Oskarżenie księdza Wojciecha Gila przez prokuraturę na Dominikanie nie wpływa na pracę polskich śledczych - ustal reportera RMF FM Krzysztof Berenda. Jak donoszą lokalne media, prokuratura w Santiago formalnie oskarżyła duchownego o napaść seksualną. Dotychczas potwierdzono, że ofiarą kapłana padło siedem osób.

Rzecznik Prokuratury Okręgowej w Warszawie Przemysław Nowak twierdzi, że oskarżenie ani nie przyspiesza, ani nie ogranicza polskiego postępowania. Nasza prokuratura prowadzi osobne, niezależne śledztwo w tej sprawie i w żaden sposób nie jest zobligowana do respektowania ustaleń dominikańskich organów ścigania.

Jak ustalił nasz dziennikarz, fakt, że śledczy w Santiago zdecydowali się na formalne oskarżenie polskiego duchownego może być dla naszych prokuratorów pewnego rodzaju wskazówką. Chodzi tu o ocenę jakości materiału dowodowego.

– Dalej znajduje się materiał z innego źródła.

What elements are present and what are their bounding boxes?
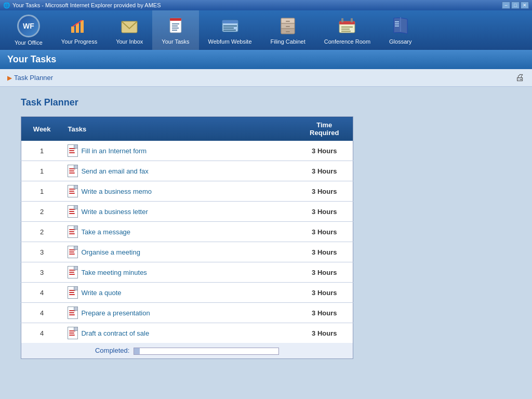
week-cell: 4	[21, 303, 63, 323]
task-label: Draft a contract of sale	[81, 329, 149, 337]
table-row: 4Draft a contract of sale3 Hours	[21, 323, 353, 343]
doc-icon	[68, 225, 78, 238]
minimize-button[interactable]: –	[502, 2, 510, 9]
time-cell: 3 Hours	[296, 283, 353, 303]
task-label: Send an email and fax	[81, 167, 148, 175]
svg-rect-12	[223, 25, 237, 26]
svg-rect-6	[172, 23, 179, 24]
table-row: 2Write a business letter3 Hours	[21, 202, 353, 222]
time-cell: 3 Hours	[296, 222, 353, 242]
col-header-time: Time Required	[296, 117, 353, 141]
task-label: Take a message	[81, 228, 130, 236]
nav-label-your-tasks: Your Tasks	[162, 38, 189, 45]
svg-rect-2	[81, 20, 84, 33]
nav-item-your-progress[interactable]: Your Progress	[52, 10, 107, 50]
doc-icon	[68, 307, 78, 319]
task-cell[interactable]: Send an email and fax	[62, 161, 296, 181]
doc-icon	[68, 286, 78, 299]
maximize-button[interactable]: □	[511, 2, 520, 9]
breadcrumb-arrow-icon: ▶	[7, 74, 12, 82]
breadcrumb-text: ▶ Task Planner	[7, 74, 53, 82]
nav-item-webfurn-website[interactable]: Webfurn Website	[199, 10, 261, 50]
task-cell[interactable]: Take a message	[62, 222, 296, 242]
task-cell[interactable]: Write a business memo	[62, 181, 296, 202]
table-row: 1Write a business memo3 Hours	[21, 181, 353, 202]
nav-label-your-office: Your Office	[15, 39, 43, 46]
task-link[interactable]: Write a business letter	[68, 205, 290, 218]
week-cell: 1	[21, 161, 63, 181]
task-cell[interactable]: Take meeting minutes	[62, 262, 296, 283]
week-cell: 1	[21, 141, 63, 161]
task-link[interactable]: Organise a meeting	[68, 246, 290, 258]
table-row: 3Take meeting minutes3 Hours	[21, 262, 353, 283]
task-label: Take meeting minutes	[81, 269, 147, 276]
task-link[interactable]: Write a quote	[68, 286, 290, 299]
filing-cabinet-icon	[277, 16, 298, 36]
task-cell[interactable]: Fill in an Internet form	[62, 141, 296, 161]
week-cell: 4	[21, 323, 63, 343]
task-link[interactable]: Write a business memo	[68, 185, 290, 197]
window-title: Your Tasks - Microsoft Internet Explorer…	[12, 2, 161, 8]
week-cell: 3	[21, 242, 63, 262]
svg-rect-27	[341, 29, 350, 30]
doc-icon	[68, 165, 78, 177]
close-button[interactable]: ✕	[521, 2, 529, 9]
svg-rect-11	[222, 20, 238, 23]
task-cell[interactable]: Write a quote	[62, 283, 296, 303]
main-content: Task Planner Week Tasks Time Required 1F…	[0, 87, 532, 369]
task-link[interactable]: Prepare a presentation	[68, 307, 290, 319]
col-header-tasks: Tasks	[62, 117, 296, 141]
your-tasks-icon	[165, 16, 186, 36]
nav-label-filing-cabinet: Filing Cabinet	[271, 38, 305, 45]
col-header-week: Week	[21, 117, 63, 141]
your-office-icon: WF	[17, 15, 40, 37]
task-cell[interactable]: Prepare a presentation	[62, 303, 296, 323]
task-link[interactable]: Send an email and fax	[68, 165, 290, 177]
breadcrumb: ▶ Task Planner 🖨	[0, 69, 532, 87]
svg-rect-21	[286, 31, 290, 32]
task-cell[interactable]: Write a business letter	[62, 202, 296, 222]
nav-label-webfurn-website: Webfurn Website	[208, 38, 252, 45]
nav-item-your-office[interactable]: WF Your Office	[5, 10, 52, 50]
task-label: Write a quote	[81, 289, 121, 297]
section-title: Task Planner	[21, 97, 511, 108]
glossary-icon	[390, 16, 411, 36]
doc-icon	[68, 144, 78, 157]
svg-rect-28	[341, 31, 351, 32]
nav-label-your-progress: Your Progress	[61, 38, 97, 45]
task-link[interactable]: Take a message	[68, 225, 290, 238]
task-link[interactable]: Draft a contract of sale	[68, 327, 290, 339]
task-label: Organise a meeting	[81, 248, 140, 256]
print-icon[interactable]: 🖨	[515, 72, 525, 83]
task-cell[interactable]: Draft a contract of sale	[62, 323, 296, 343]
nav-label-glossary: Glossary	[389, 38, 411, 45]
svg-rect-26	[341, 26, 353, 28]
task-link[interactable]: Take meeting minutes	[68, 266, 290, 278]
time-cell: 3 Hours	[296, 161, 353, 181]
nav-item-filing-cabinet[interactable]: Filing Cabinet	[261, 10, 315, 50]
week-cell: 1	[21, 181, 63, 202]
time-cell: 3 Hours	[296, 303, 353, 323]
browser-icon: 🌐	[3, 2, 10, 9]
svg-rect-0	[71, 26, 74, 33]
week-cell: 2	[21, 202, 63, 222]
page-title: Your Tasks	[7, 54, 56, 64]
task-cell[interactable]: Organise a meeting	[62, 242, 296, 262]
your-progress-icon	[69, 16, 89, 36]
svg-rect-13	[223, 28, 234, 29]
table-row: 1Fill in an Internet form3 Hours	[21, 141, 353, 161]
nav-item-your-inbox[interactable]: Your Inbox	[107, 10, 152, 50]
svg-rect-14	[223, 30, 236, 31]
breadcrumb-label: Task Planner	[14, 74, 53, 82]
task-label: Write a business letter	[81, 208, 148, 216]
your-inbox-icon	[119, 16, 140, 36]
nav-item-your-tasks[interactable]: Your Tasks	[152, 10, 198, 50]
nav-item-conference-room[interactable]: Conference Room	[315, 10, 380, 50]
task-link[interactable]: Fill in an Internet form	[68, 144, 290, 157]
nav-item-glossary[interactable]: Glossary	[380, 10, 421, 50]
window-controls[interactable]: – □ ✕	[502, 2, 529, 9]
svg-rect-19	[286, 21, 290, 22]
doc-icon	[68, 266, 78, 278]
nav-label-conference-room: Conference Room	[324, 38, 370, 45]
week-cell: 4	[21, 283, 63, 303]
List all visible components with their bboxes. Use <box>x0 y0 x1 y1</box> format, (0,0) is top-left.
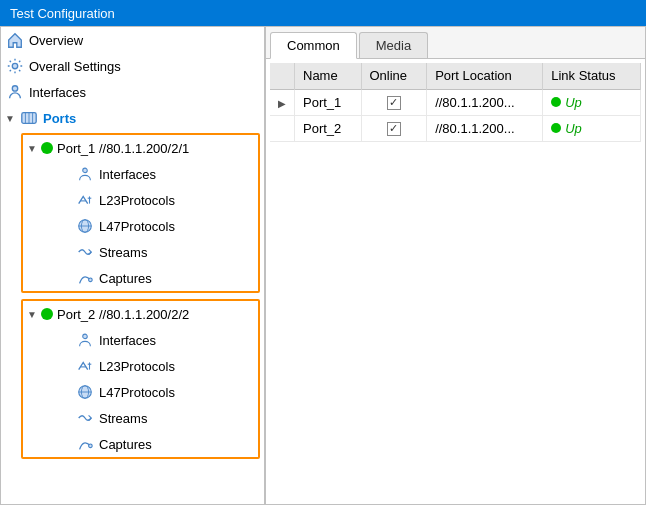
right-panel: Common Media Name Online Port Location L… <box>266 27 645 504</box>
port1-children: Interfaces L23Protocols <box>23 161 258 291</box>
overall-settings-label: Overall Settings <box>29 59 121 74</box>
port1-interfaces-item[interactable]: Interfaces <box>23 161 258 187</box>
table-row[interactable]: Port_2 ✓ //80.1.1.200... Up <box>270 115 641 141</box>
port2-status-dot <box>41 308 53 320</box>
port1-l47-label: L47Protocols <box>99 219 175 234</box>
port1-group: ▼ Port_1 //80.1.1.200/2/1 Interfaces <box>21 133 260 293</box>
sidebar-item-overview[interactable]: Overview <box>1 27 264 53</box>
title-bar: Test Configuration <box>0 0 646 26</box>
tab-media[interactable]: Media <box>359 32 428 58</box>
col-port-location: Port Location <box>427 63 543 89</box>
port1-expand-icon: ▼ <box>27 143 39 154</box>
row2-expand-cell[interactable] <box>270 115 295 141</box>
interfaces-top-icon <box>5 82 25 102</box>
port1-header[interactable]: ▼ Port_1 //80.1.1.200/2/1 <box>23 135 258 161</box>
port2-captures-label: Captures <box>99 437 152 452</box>
port1-captures-icon <box>75 268 95 288</box>
ports-expand-icon: ▼ <box>5 113 17 124</box>
tab-common[interactable]: Common <box>270 32 357 59</box>
port2-interfaces-item[interactable]: Interfaces <box>23 327 258 353</box>
port2-label: Port_2 //80.1.1.200/2/2 <box>57 307 189 322</box>
port1-l23-item[interactable]: L23Protocols <box>23 187 258 213</box>
row1-status-label: Up <box>565 95 582 110</box>
port1-label: Port_1 //80.1.1.200/2/1 <box>57 141 189 156</box>
gear-icon <box>5 56 25 76</box>
port2-l47-icon <box>75 382 95 402</box>
port1-interfaces-icon <box>75 164 95 184</box>
row2-online-cell[interactable]: ✓ <box>361 115 427 141</box>
port2-children: Interfaces L23Protocols <box>23 327 258 457</box>
main-container: Overview Overall Settings Interfaces <box>0 26 646 505</box>
row2-link-status-cell: Up <box>543 115 641 141</box>
port2-l47-label: L47Protocols <box>99 385 175 400</box>
row2-name: Port_2 <box>295 115 362 141</box>
port2-interfaces-label: Interfaces <box>99 333 156 348</box>
port1-interfaces-label: Interfaces <box>99 167 156 182</box>
port2-l23-label: L23Protocols <box>99 359 175 374</box>
port2-group: ▼ Port_2 //80.1.1.200/2/2 Interfaces <box>21 299 260 459</box>
port1-streams-icon <box>75 242 95 262</box>
col-expand <box>270 63 295 89</box>
port2-captures-item[interactable]: Captures <box>23 431 258 457</box>
port1-l47-icon <box>75 216 95 236</box>
left-panel: Overview Overall Settings Interfaces <box>1 27 266 504</box>
port2-streams-icon <box>75 408 95 428</box>
row2-status-label: Up <box>565 121 582 136</box>
port1-streams-label: Streams <box>99 245 147 260</box>
port1-status-dot <box>41 142 53 154</box>
svg-point-0 <box>12 63 17 68</box>
col-link-status: Link Status <box>543 63 641 89</box>
col-name: Name <box>295 63 362 89</box>
port1-l47-item[interactable]: L47Protocols <box>23 213 258 239</box>
port1-captures-item[interactable]: Captures <box>23 265 258 291</box>
port2-captures-icon <box>75 434 95 454</box>
row2-status-dot <box>551 123 561 133</box>
sidebar-item-ports[interactable]: ▼ Ports <box>1 105 264 131</box>
port2-header[interactable]: ▼ Port_2 //80.1.1.200/2/2 <box>23 301 258 327</box>
title-bar-label: Test Configuration <box>10 6 115 21</box>
house-icon <box>5 30 25 50</box>
row2-online-checkbox[interactable]: ✓ <box>387 122 401 136</box>
port2-l47-item[interactable]: L47Protocols <box>23 379 258 405</box>
port2-l23-item[interactable]: L23Protocols <box>23 353 258 379</box>
port1-streams-item[interactable]: Streams <box>23 239 258 265</box>
port2-expand-icon: ▼ <box>27 309 39 320</box>
port1-captures-label: Captures <box>99 271 152 286</box>
port2-streams-item[interactable]: Streams <box>23 405 258 431</box>
table-row[interactable]: ▶ Port_1 ✓ //80.1.1.200... Up <box>270 89 641 115</box>
overview-label: Overview <box>29 33 83 48</box>
svg-point-14 <box>83 334 88 339</box>
tabs-bar: Common Media <box>266 27 645 59</box>
row1-online-checkbox[interactable]: ✓ <box>387 96 401 110</box>
row1-online-cell[interactable]: ✓ <box>361 89 427 115</box>
port2-streams-label: Streams <box>99 411 147 426</box>
svg-point-6 <box>83 168 88 173</box>
sidebar-item-overall-settings[interactable]: Overall Settings <box>1 53 264 79</box>
table-container: Name Online Port Location Link Status ▶ … <box>266 59 645 146</box>
row2-status: Up <box>551 121 632 136</box>
row1-status: Up <box>551 95 632 110</box>
row1-link-status-cell: Up <box>543 89 641 115</box>
ports-table: Name Online Port Location Link Status ▶ … <box>270 63 641 142</box>
sidebar-item-interfaces-top[interactable]: Interfaces <box>1 79 264 105</box>
svg-point-13 <box>89 278 93 282</box>
interfaces-top-label: Interfaces <box>29 85 86 100</box>
svg-point-21 <box>89 444 93 448</box>
row1-expand-cell[interactable]: ▶ <box>270 89 295 115</box>
port2-interfaces-icon <box>75 330 95 350</box>
row2-port-location: //80.1.1.200... <box>427 115 543 141</box>
ports-label: Ports <box>43 111 76 126</box>
port2-l23-icon <box>75 356 95 376</box>
svg-point-1 <box>12 86 17 91</box>
row1-expand-icon: ▶ <box>278 98 286 109</box>
port1-l23-label: L23Protocols <box>99 193 175 208</box>
table-header-row: Name Online Port Location Link Status <box>270 63 641 89</box>
col-online: Online <box>361 63 427 89</box>
ports-icon <box>19 108 39 128</box>
row1-status-dot <box>551 97 561 107</box>
row1-name: Port_1 <box>295 89 362 115</box>
port1-l23-icon <box>75 190 95 210</box>
row1-port-location: //80.1.1.200... <box>427 89 543 115</box>
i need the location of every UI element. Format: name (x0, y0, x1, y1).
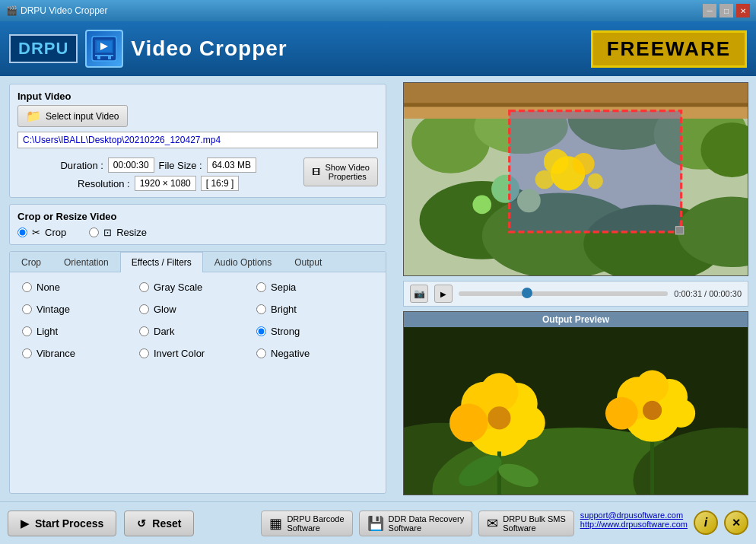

Od końca września ub.r. Prokuratura Okręgowa w Warszawie prowadzi śledztwo w sprawie podejrzenia seksualnego wykorzystywania dzieci przez dwóch polskich duchownych: ks. Wojciecha Gila i abp. Józefa Wesołowskiego - odwołanego przez papieża Franciszka nuncjusza apostolskiego na Dominikanie. Prokuratorzy badają, czy zachodzi podejrzenie, że polscy duchowni dopuszczali się na Dominikanie pedofilii, za co w Polsce grozi do 12 lat więzienia. Drugim wątkiem postępowania jest przestępstwo utrwalania treści pornograficznych z dziećmi (zagrożone pozbawieniem wolności do 10 lat).